Erba Nuove proteste per i tempi d’attesa agli sportelli: «C’è gente che perde giornate di lavoro, una vergogna»

Erba

Passano i mesi, ma il problema resta lo stesso: gli utenti dell’Ospedale di Erba lamentano lunghe attese in accettazione.

L’ultima mail inviata da un lettore a La Provincia risale a lunedì, ma la direzione ospedaliera invita a non fare confusione: «Le attività di accettazione si risolvono in tempi brevi, le attese sono legate alla prenotazioni che andrebbero effettuate attraverso i canali del Cup regionale e del numero verde dedicato».

Negli ultimi mesi, tanti lettori hanno scritto al giornale per sollevare il problema delle attese in accettazione. L’ultima mail, datata 11 maggio, è firmata da Pietro Zappa: «È una situazione vergognosa e triste pensando a come era qualche anno fa. In accettazione tre ore di attesa, c’è gente che perde giornate di lavoro per una visita, non se ne può più».

Affollamento

L’affollamento è stato documentato più volte, questa volta però da Lifenet Healthcare - il gruppo proprietario dell’ospedale - arriva un risposta che aiuta a comprendere meglio la situazione.

«È opportuno distinguere i tempi di attesa delle attività di accettazione da quelli legati alle prenotazioni Cup, poiché questi ultimi incidono in modo significativo sul dato complessivo rilevato agli sportelli» premette il direttore Vincenzo Trovato.

L’acronimo Cup sta per “centro unico di prenotazione”, fa capo a Regione Lombardia e consente di prenotare visite ed esami online o telefonicamente. In questa storia, come vedremo, ha un ruolo importante.

«I tempi medi di attesa per il pagamento e l’accettazione delle prestazioni nella nostra struttura risultano in linea e generalmente non superano i 20 minuti, si configurano quindi come tempi rapidi» spiega il direttore. «Diversa è invece la situazione relativa alle prenotazioni delle prestazioni, per le quali il tempo di attesa allo sportello può risultare più elevato».

Doppio binario

A sentire Lifenet, insomma, per l’accettazione vera e propria - quella che interessa le prestazioni già prenotate, da pagare o effettuare - non c’è alcun problema. Chi attende il proprio turno allo sportello fino a tre ore è chi va in via Fatebenefratelli per prenotare una visita o un esame: la sala è la stessa dell’accettazione, ma si tratta di servizi diversi.

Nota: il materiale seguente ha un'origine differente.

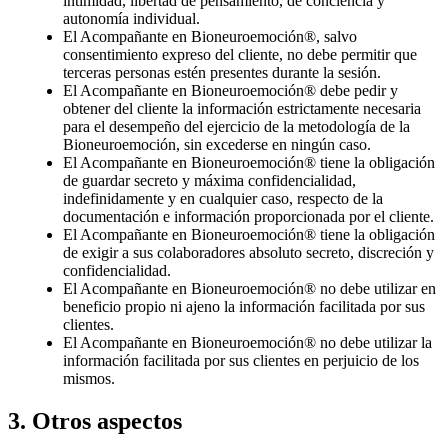
intimidad, libertad de pensamiento, de conciencia y
autonomía individual.
El Acompañante en Bioneuroemoción®, salvo
consentimiento expreso del cliente, no debe permitir que
terceras personas estén presentes durante la sesión.
El Acompañante en Bioneuroemoción® debe pedir y
obtener del cliente la información estrictamente necesaria
para el desempeño del ejercicio de la metodología de la
Bioneuroemoción, sin excederse en ningún caso.
El Acompañante en Bioneuroemoción® tiene la obligación
de guardar secreto y máxima confidencialidad,
indefinidamente y en cualquier caso, respecto de la
documentación e información proporcionada por el cliente.
El Acompañante en Bioneuroemoción® tiene la obligación
de exigir a sus colaboradores absoluto secreto, discreción y
confidencialidad.
El Acompañante en Bioneuroemoción® no debe utilizar en
beneficio propio ni ajeno la información facilitada por sus
clientes.
El Acompañante en Bioneuroemoción® no debe utilizar la
información facilitada por sus clientes en perjuicio de los
mismos.
3. Otros aspectos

«Per quanto riguarda le prenotazioni, va precisato che queste vengono gestite prevalentemente attraverso i canali del Cup regionale e del numero verde dedicato. Nonostante ciò, numerosi utenti continuano a presentarsi direttamente ai nostri sportelli nella speranza di ottenere disponibilità immediate a seguito di eventuali rinunce o slot che si liberano all’ultimo momento» prosegue il direttore.

La speranza è giustificata: capita infatti che uno slot libero a seguito di una rinuncia non torni fra quelli prenotabili telefonicamente o attraverso il Cup. Il punto è che l’Ospedale di Erba non può dedicare troppo personale o sportelli alle prenotazioni, che spettano a Regione Lombardia: la priorità va data all’accettazione vera e propria.